Six-month growth of global (i.e. G7 plus E7) real narrow money is estimated to have been unchanged at 2.4% (not annualised) in December, based on monetary data covering 70% of the aggregate and near-complete CPI inflation data – see first chart.

Real money growth remains well below a post-GFC average of 3.2%, suggesting that six-month industrial output momentum will show limited recovery through Q3 2020, allowing for an average nine-month lead.

Real money growth bottomed at 1.0% in November 2018 while industrial output momentum appears to have reached a low 10 months later in September 2019.

The recent high for real money growth was 2.6% in September 2019. A rise through this level, ideally to 3-4%, in early 2020 would signal economic acceleration during H2 and into 2021. This is the scenario suggested by cycle analysis – the stockbuilding and business investment cycles are expected to have entered recovery phases by H2.

A relapse in real money growth without a prior breach of the September high, however, would signal a “double dip” starting around mid-2020.

US trends could drive a relapse. Six-month narrow money growth surged higher in September as the Fed cut rates for the second time in two months and restarted balance sheet expansion – second chart. Rates have been stable since end-October and the balance sheet boost could be ending. Narrow money contracted in the first two weeks of January – third chart.

A fading impact of the ECB’s September policy easing could similarly result in a moderation of Euroland money growth. The Q4 bank lending survey released today signalled a further weakening of business credit demand – fourth chart. (December money numbers will be released on 29 January.)

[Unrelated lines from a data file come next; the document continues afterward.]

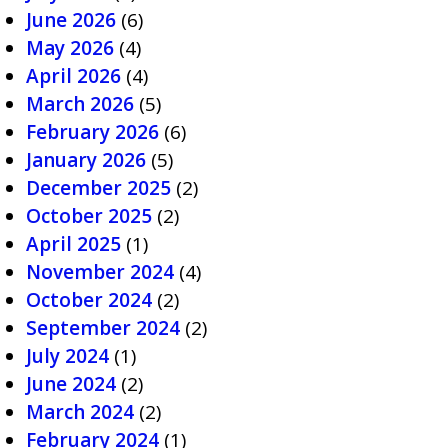
June 2026
(6)
May 2026
(4)
April 2026
(4)
March 2026
(5)
February 2026
(6)
January 2026
(5)
December 2025
(2)
October 2025
(2)
April 2025
(1)
November 2024
(4)
October 2024
(2)
September 2024
(2)
July 2024
(1)
June 2024
(2)
March 2024
(2)
February 2024
(1)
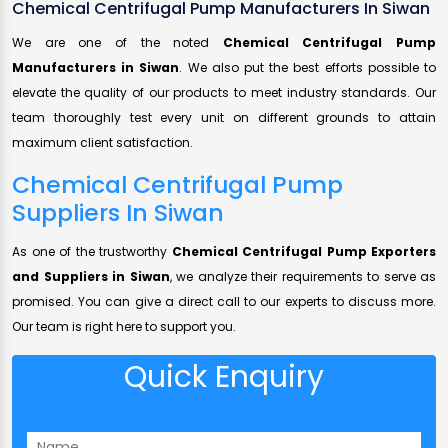
Chemical Centrifugal Pump Manufacturers In Siwan
We are one of the noted
Chemical Centrifugal Pump
Manufacturers in Siwan
. We also put the best efforts possible to
elevate the quality of our products to meet industry standards. Our
team thoroughly test every unit on different grounds to attain
maximum client satisfaction.
Chemical Centrifugal Pump
Suppliers In Siwan
As one of the trustworthy
Chemical Centrifugal Pump Exporters
and Suppliers in Siwan
, we analyze their requirements to serve as
promised. You can give a direct call to our experts to discuss more.
Our team is right here to support you.
Quick Enquiry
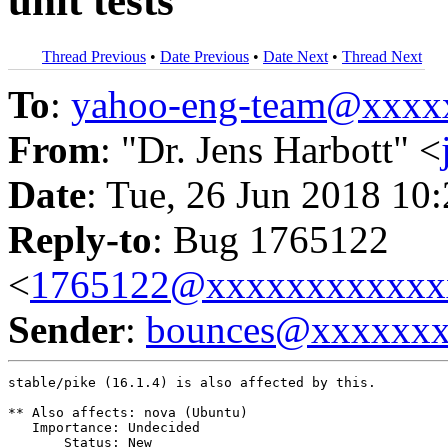
unit tests
Thread Previous
•
Date Previous
•
Date Next
•
Thread Next
To
:
yahoo-eng-team@xxxx
From
: "Dr. Jens Harbott" <
Date
: Tue, 26 Jun 2018 10
Reply-to
: Bug 1765122
<
1765122@xxxxxxxxxxxx
Sender
:
bounces@xxxxxx
stable/pike (16.1.4) is also affected by this.

** Also affects: nova (Ubuntu)

   Importance: Undecided

       Status: New
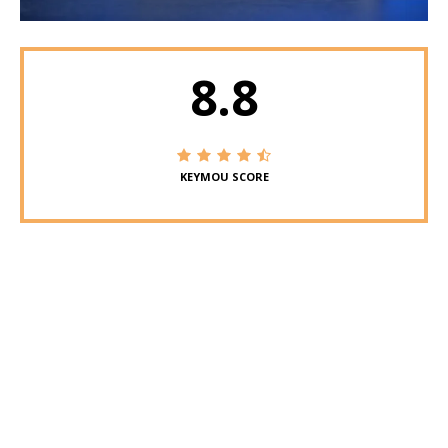
8.8
KEYMOU SCORE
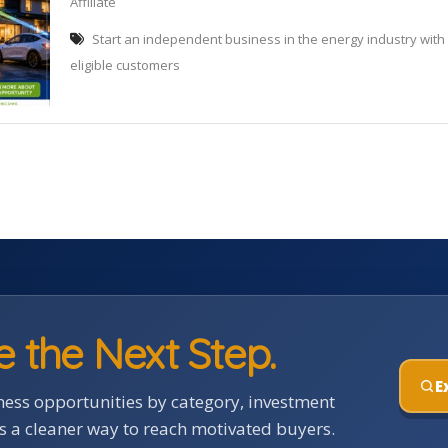
Affiliate
Start an independent business in the energy industry with
eligible customers
e the Next Step.
E
ess opportunities by category, investment
rs a cleaner way to reach motivated buyers.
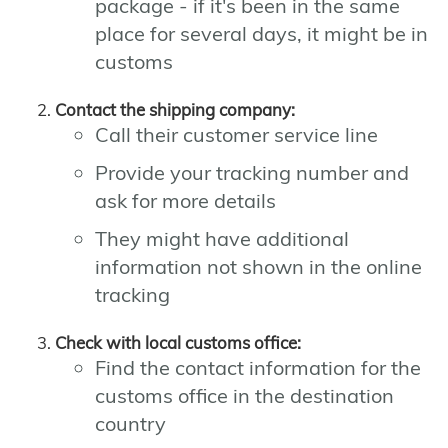
package - if it's been in the same
place for several days, it might be in
customs
Contact the shipping company:
Call their customer service line
Provide your tracking number and
ask for more details
They might have additional
information not shown in the online
tracking
Check with local customs office:
Find the contact information for the
customs office in the destination
country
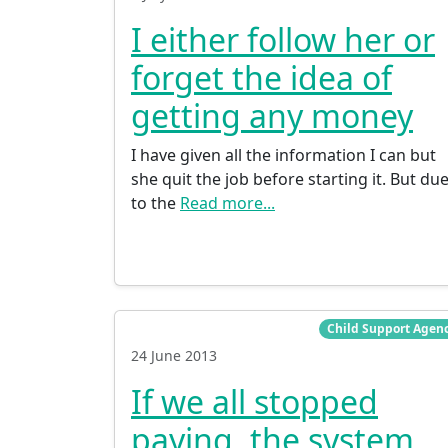
I either follow her or
forget the idea of
getting any money
I have given all the information I can but
she quit the job before starting it. But du
to the
Read more...
Child Support Agen
24 June 2013
If we all stopped
paying, the system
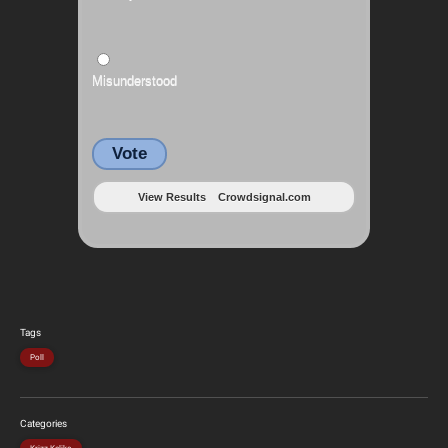
Misunderstood
Vote
View Results
Crowdsignal.com
Tags
Poll
Categories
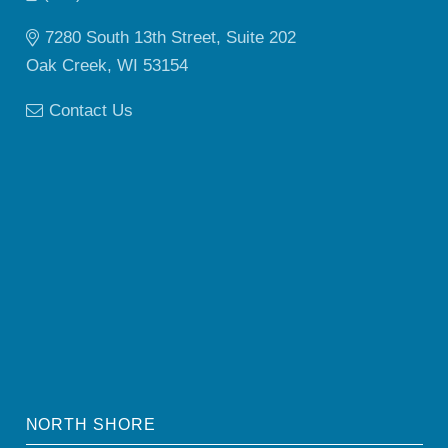
7280 South 13th Street, Suite 202
Oak Creek, WI 53154
Contact Us
NORTH SHORE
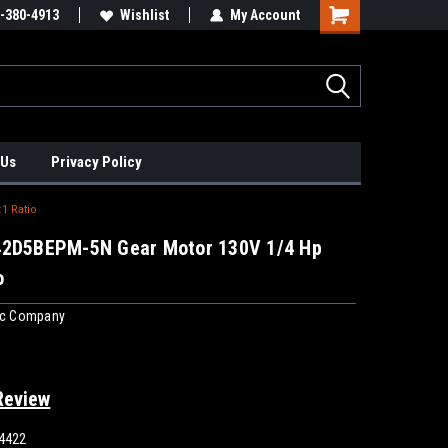
xis Positioners!
-380-4913
Find Obsolete Automation Controls!!!
Wishlist
My Account
 Us
Privacy Policy
1 Ratio
42D5BEPM-5N Gear Motor 130V 1/4 Hp
o
ric Company
Review
4422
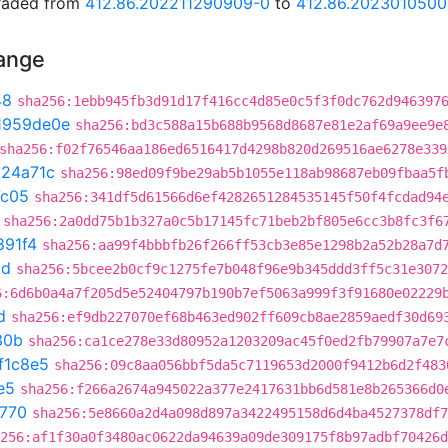
graded from
412.86.202211290909-0
to
412.86.202301050
hange
48
sha256:1ebb945fb3d91d17f416cc4d85e0c5f3f0dc762d946397
1959de0e
sha256:bd3c588a15b688b9568d8687e81e2af69a9ee9e
sha256:f02f76546aa186ed6516417d4298b820d269516ae6278e339
324a71c
sha256:98ed09f9be29ab5b1055e118ab98687eb09fbaa5f
7c05
sha256:341df5d61566d6ef4282651284535145f50f4fcdad94
sha256:2a0dd75b1b327a0c5b17145fc71beb2bf805e6cc3b8fc3f6
891f4
sha256:aa99f4bbbfb26f266ff53cb3e85e1298b2a52b28a7d
cd
sha256:5bcee2b0cf9c1275fe7b048f96e9b345ddd3ff5c31e3072
6:6d6b0a4a7f205d5e52404797b190b7ef5063a999f3f91680e02229
d
sha256:ef9db227070ef68b463ed902ff609cb8ae2859aedf30d69
30b
sha256:ca1ce278e33d80952a1203209ac45f0ed2fb79907a7e7
f1c8e5
sha256:09c8aa056bbf5da5c7119653d2000f9412b6d2f483
e5
sha256:f266a2674a945022a377e2417631bb6d581e8b265366d0
f770
sha256:5e8660a2d4a098d897a3422495158d6d4ba4527378df7
256:af1f30a0f3480ac0622da94639a09de309175f8b97adbf70426d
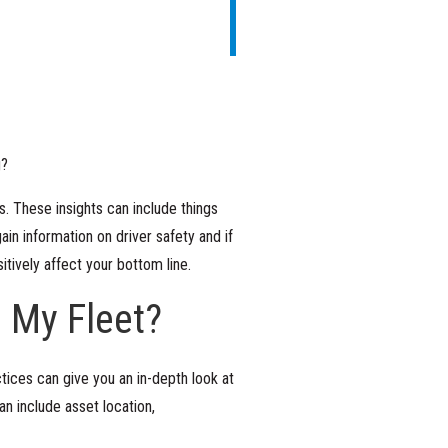
g?
s. These insights can include things
ain information on driver safety and if
sitively affect your bottom line.
 My Fleet?
ices can give you an in-depth look at
an include asset location,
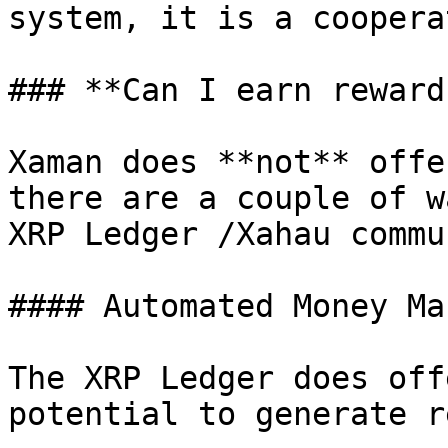
system, it is a coopera
### **Can I earn reward
Xaman does **not** offe
there are a couple of w
XRP Ledger /Xahau commu
#### Automated Money Ma
The XRP Ledger does off
potential to generate r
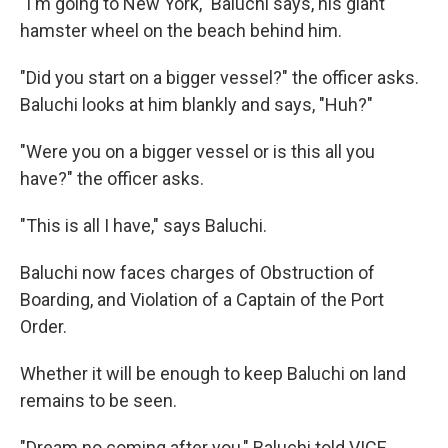
"I'm going to New York," Baluchi says, his giant
hamster wheel on the beach behind him.
"Did you start on a bigger vessel?" the officer asks.
Baluchi looks at him blankly and says, "Huh?"
"Were you on a bigger vessel or is this all you
have?" the officer asks.
"This is all I have," says Baluchi.
Baluchi now faces charges of Obstruction of
Boarding, and Violation of a Captain of the Port
Order.
Whether it will be enough to keep Baluchi on land
remains to be seen.
"Dream no coming after you," Baluchi told VICE.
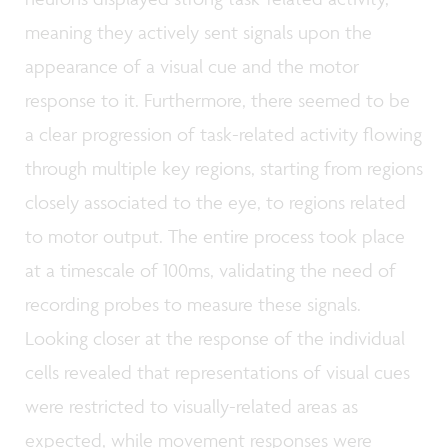
meaning they actively sent signals upon the
appearance of a visual cue and the motor
response to it. Furthermore, there seemed to be
a clear progression of task-related activity flowing
through multiple key regions, starting from regions
closely associated to the eye, to regions related
to motor output. The entire process took place
at a timescale of 100ms, validating the need of
recording probes to measure these signals.
Looking closer at the response of the individual
cells revealed that representations of visual cues
were restricted to visually-related areas as
expected, while movement responses were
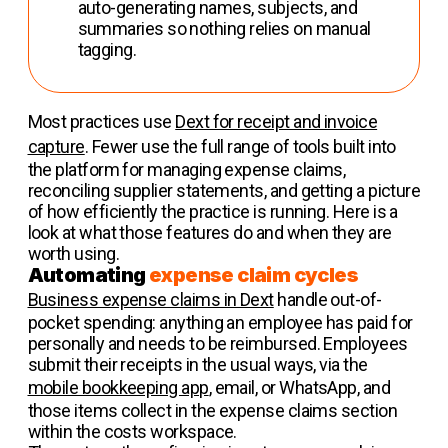
auto-generating names, subjects, and
summaries so nothing relies on manual
tagging.
Most practices use
Dext for receipt and invoice
capture
. Fewer use the full range of tools built into
the platform for managing expense claims,
reconciling supplier statements, and getting a picture
of how efficiently the practice is running. Here is a
look at what those features do and when they are
worth using.
Automating
expense claim cycles
Business expense claims in Dext
handle out-of-
pocket spending: anything an employee has paid for
personally and needs to be reimbursed. Employees
submit their receipts in the usual ways, via the
mobile bookkeeping app
, email, or WhatsApp, and
those items collect in the expense claims section
within the costs workspace.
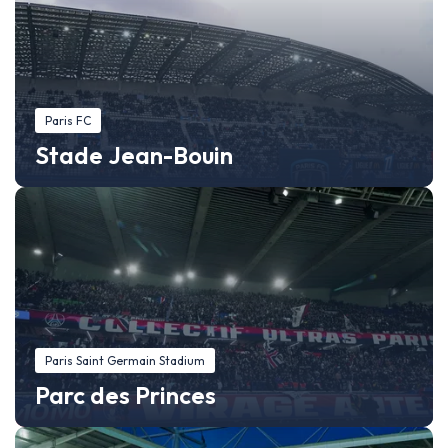
Paris FC
Stade Jean-Bouin
Paris Saint Germain Stadium
Parc des Princes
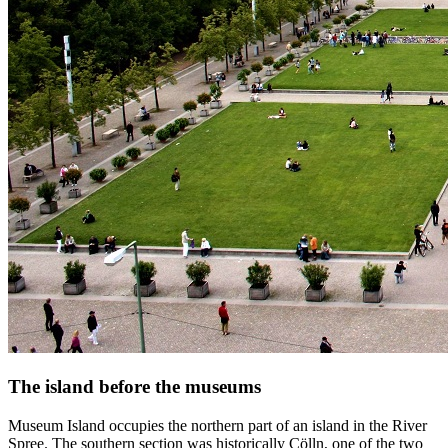
The island before the museums
Museum Island occupies the northern part of an island in the River
Spree. The southern section was historically Cölln, one of the two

An alternative positive scenario is that US / Euroland money trends remain solid while a reversal of recent Chinese real money contraction pushes the global six-month growth measure through 3%. A sharp fall in CPI inflation as pork prices normalise will give a significant boost to Chinese real money but the timing is uncertain, while – as previously discussed – a recovery in nominal money growth probably depends on an unwind of bank credit tightening during 2019, of which there is little sign yet.